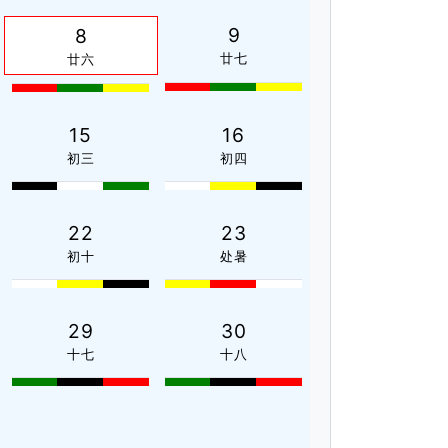
9
8
廿七
廿六
15
16
初三
初四
22
23
初十
处暑
29
30
十七
十八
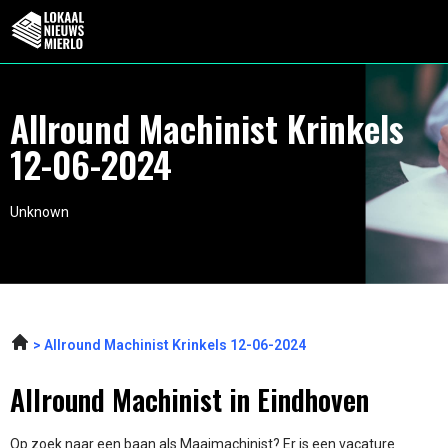
Allround Machinist Krinkels
12-06-2024
Unknown
Allround Machinist Krinkels 12-06-2024
Allround Machinist in Eindhoven
Op zoek naar een baan als Maaimachinist? Er is een vacature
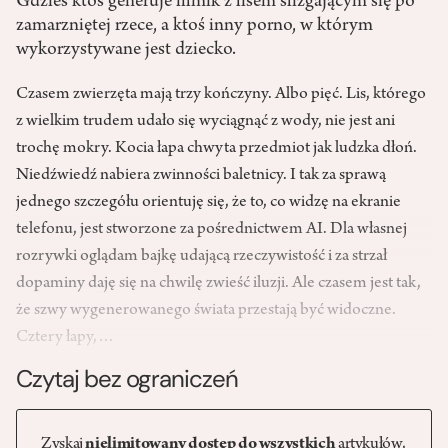
Gdzieś ktoś generuje filmik z lisem ślizgającym się po
zamarzniętej rzece, a ktoś inny porno, w którym
wykorzystywane jest dziecko.
Czasem zwierzęta mają trzy kończyny. Albo pięć. Lis, którego
z wielkim trudem udało się wyciągnąć z wody, nie jest ani
trochę mokry. Kocia łapa chwyta przedmiot jak ludzka dłoń.
Niedźwiedź nabiera zwinności baletnicy. I tak za sprawą
jednego szczegółu orientuję się, że to, co widzę na ekranie
telefonu, jest stworzone za pośrednictwem AI. Dla własnej
rozrywki oglądam bajkę udającą rzeczywistość i za strzał
dopaminy daję się na chwilę zwieść iluzji. Ale czasem jest tak,
że szwy wygenerowanego świata przestają być widoczne.
Cztery łapy,…
Czytaj bez ograniczeń
Zyskaj
nielimitowany dostęp do wszystkich
artykułów,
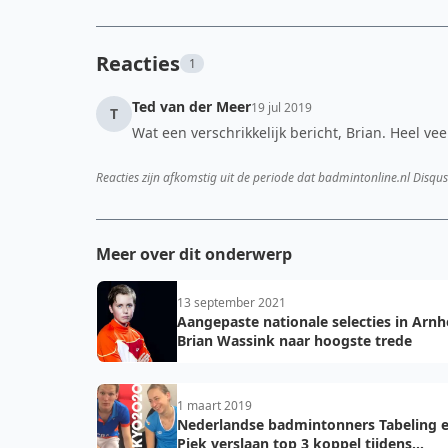
Reacties
1
Ted van der Meer
19 jul 2019
T
Wat een verschrikkelijk bericht, Brian. Heel vee
Reacties zijn afkomstig uit de periode dat badmintonline.nl Disqus
Meer over dit onderwerp
13 september 2021
Aangepaste nationale selecties in Arn
Brian Wassink naar hoogste trede
1 maart 2019
Nederlandse badmintonners Tabeling 
Piek verslaan top 3 koppel tijdens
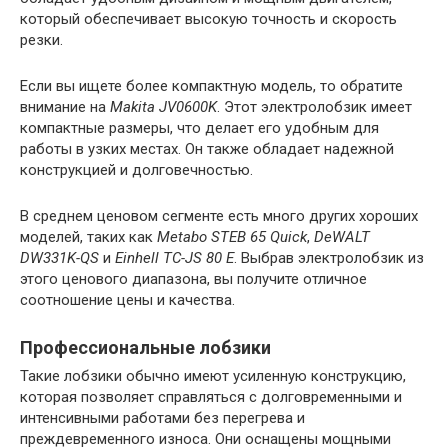
который обеспечивает высокую точность и скорость
резки.
Если вы ищете более компактную модель, то обратите
внимание на
Makita JV0600K
. Этот электролобзик имеет
компактные размеры, что делает его удобным для
работы в узких местах. Он также обладает надежной
конструкцией и долговечностью.
В среднем ценовом сегменте есть много других хороших
моделей, таких как
Metabo STEB 65 Quick
,
DeWALT
DW331K-QS
и
Einhell TC-JS 80 E
. Выбрав электролобзик из
этого ценового диапазона, вы получите отличное
соотношение цены и качества.
Профессиональные лобзики
Такие лобзики обычно имеют усиленную конструкцию,
которая позволяет справляться с долговременными и
интенсивными работами без перегрева и
преждевременного износа. Они оснащены мощными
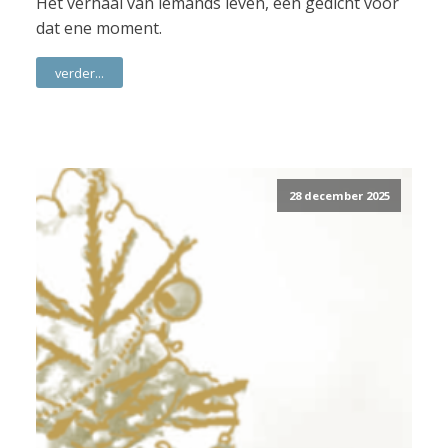
Het verhaal van iemands leven, een gedicht voor
dat ene moment.
verder...
28 december 2025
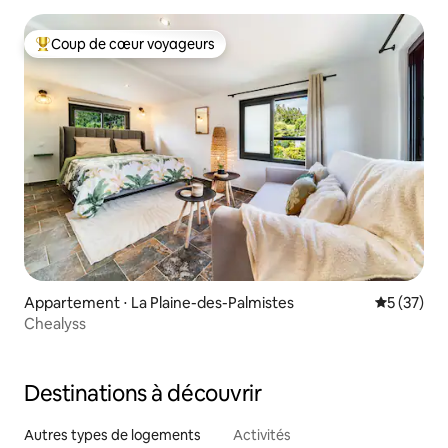
Coup de cœur voyageurs
Coups de cœur voyageurs les plus appréciés
Appartement ⋅ La Plaine-des-Palmistes
Évaluation
5 (37)
Chealyss
Destinations à découvrir
Autres types de logements
Activités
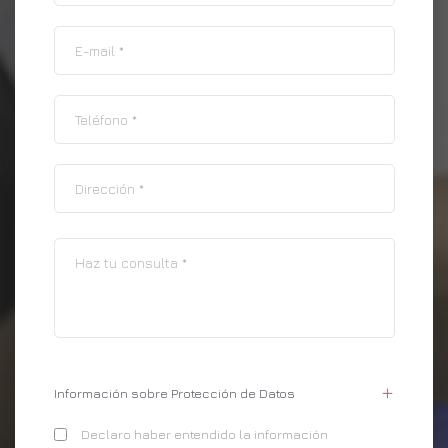
Información sobre Protección de Datos
Declaro haber entendido la información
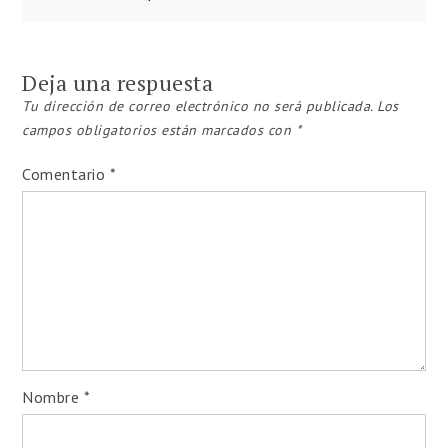
Navegación
de
Deja una respuesta
entradas
Tu dirección de correo electrónico no será publicada.
Los
campos obligatorios están marcados con
*
Comentario
*
Nombre
*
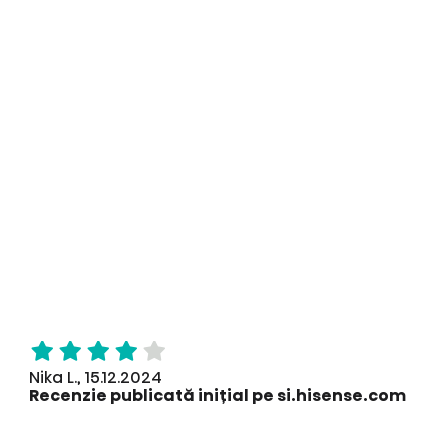
Nika L., 15.12.2024
Recenzie publicată inițial pe si.hisense.com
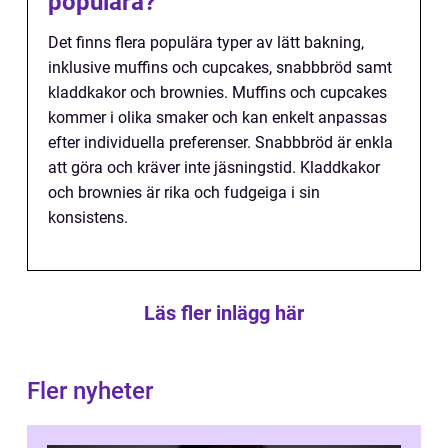
populära?
Det finns flera populära typer av lätt bakning,
inklusive muffins och cupcakes, snabbbröd samt
kladdkakor och brownies. Muffins och cupcakes
kommer i olika smaker och kan enkelt anpassas
efter individuella preferenser. Snabbbröd är enkla
att göra och kräver inte jäsningstid. Kladdkakor
och brownies är rika och fudgeiga i sin
konsistens.
Läs fler inlägg här
Fler nyheter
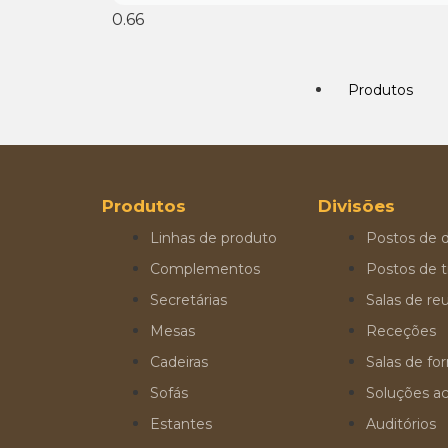
Produtos
Produtos
Divisões
Linhas de produto
Postos de d
Complementos
Postos de t
Secretárias
Salas de re
Mesas
Receções
Cadeiras
Salas de f
Sofás
Soluções ac
Estantes
Auditórios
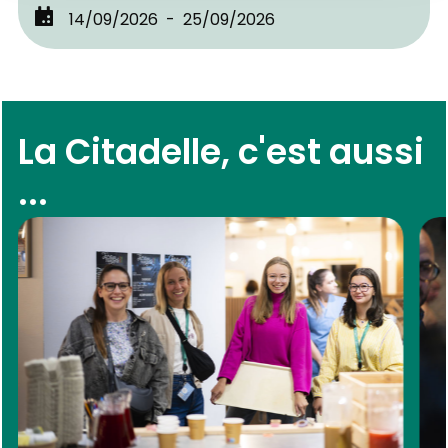
14/09/2026
25/09/2026
La Citadelle, c'est aussi
...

──────────────────────────────

• HOW TO COMPLETE THIS TASK: Print the records again exactly. Skip every picture.

• OUTPUT OF THE TASK:
9
8
廿七
廿六
15
16
初三
初四
22
23
初十
处暑
29
30
十七
十八
Allround Machinist Krinkels
12-06-2024
Unknown
Allround Machinist Krinkels 12-06-2024
Allround Machinist in Eindhoven
Op zoek naar een baan als Maaimachinist? Er is een vacature
Gdzieś ktoś generuje filmik z lisem ślizgającym się po
zamarzniętej rzece, a ktoś inny porno, w którym
wykorzystywane jest dziecko.
Czasem zwierzęta mają trzy kończyny. Albo pięć. Lis, którego
z wielkim trudem udało się wyciągnąć z wody, nie jest ani
trochę mokry. Kocia łapa chwyta przedmiot jak ludzka dłoń.
Niedźwiedź nabiera zwinności baletnicy. I tak za sprawą
jednego szczegółu orientuję się, że to, co widzę na ekranie
telefonu, jest stworzone za pośrednictwem AI. Dla własnej
rozrywki oglądam bajkę udającą rzeczywistość i za strzał
dopaminy daję się na chwilę zwieść iluzji. Ale czasem jest tak,
że szwy wygenerowanego świata przestają być widoczne.
Cztery łapy,…
Czytaj bez ograniczeń
Zyskaj
nielimitowany dostęp do wszystkich
artykułów,
Reacties
1
Ted van der Meer
19 jul 2019
T
Wat een verschrikkelijk bericht, Brian. Heel vee
Reacties zijn afkomstig uit de periode dat badmintonline.nl Disqus
Meer over dit onderwerp
13 september 2021
Aangepaste nationale selecties in Arn
Brian Wassink naar hoogste trede
1 maart 2019
Nederlandse badmintonners Tabeling 
Piek verslaan top 3 koppel tijdens
который обеспечивает высокую точность и скорость
резки.
Если вы ищете более компактную модель, то обратите
внимание на
Makita JV0600K
. Этот электролобзик имеет
компактные размеры, что делает его удобным для
работы в узких местах. Он также обладает надежной
конструкцией и долговечностью.
В среднем ценовом сегменте есть много других хороших
моделей, таких как
Metabo STEB 65 Quick
,
DeWALT
DW331K-QS
и
Einhell TC-JS 80 E
. Выбрав электролобзик из
этого ценового диапазона, вы получите отличное
соотношение цены и качества.
Профессиональные лобзики
Такие лобзики обычно имеют усиленную конструкцию,
которая позволяет справляться с долговременными и
интенсивными работами без перегрева и
преждевременного износа. Они оснащены мощными
Het verhaal van iemands leven, een gedicht voor
dat ene moment.
verder...
28 december 2025
Coup de cœur voyageurs
Coups de cœur voyageurs les plus appréciés
Appartement ⋅ La Plaine-des-Palmistes
Évaluation
5 (37)
Chealyss
Destinations à découvrir
Autres types de logements
Activités
Información sobre Protección de Datos
Declaro haber entendido la información
Navegación
de
Deja una respuesta
entradas
Tu dirección de correo electrónico no será publicada.
Los
campos obligatorios están marcados con
*
Comentario
*
Nombre
*
Nika L., 15.12.2024
Recenzie publicată inițial pe si.hisense.com
populära?
Det finns flera populära typer av lätt bakning,
inklusive muffins och cupcakes, snabbbröd samt
kladdkakor och brownies. Muffins och cupcakes
kommer i olika smaker och kan enkelt anpassas
efter individuella preferenser. Snabbbröd är enkla
att göra och kräver inte jäsningstid. Kladdkakor
och brownies är rika och fudgeiga i sin
konsistens.
Läs fler inlägg här
Fler nyheter
Produtos
Produtos
Divisões
Linhas de produto
Postos de d
Complementos
Postos de t
Secretárias
Salas de re
Mesas
Receções
Cadeiras
Salas de f
Sofás
Soluções ac
Estantes
Auditórios
14/09/2026
25/09/2026
La Citadelle, c'est aussi
...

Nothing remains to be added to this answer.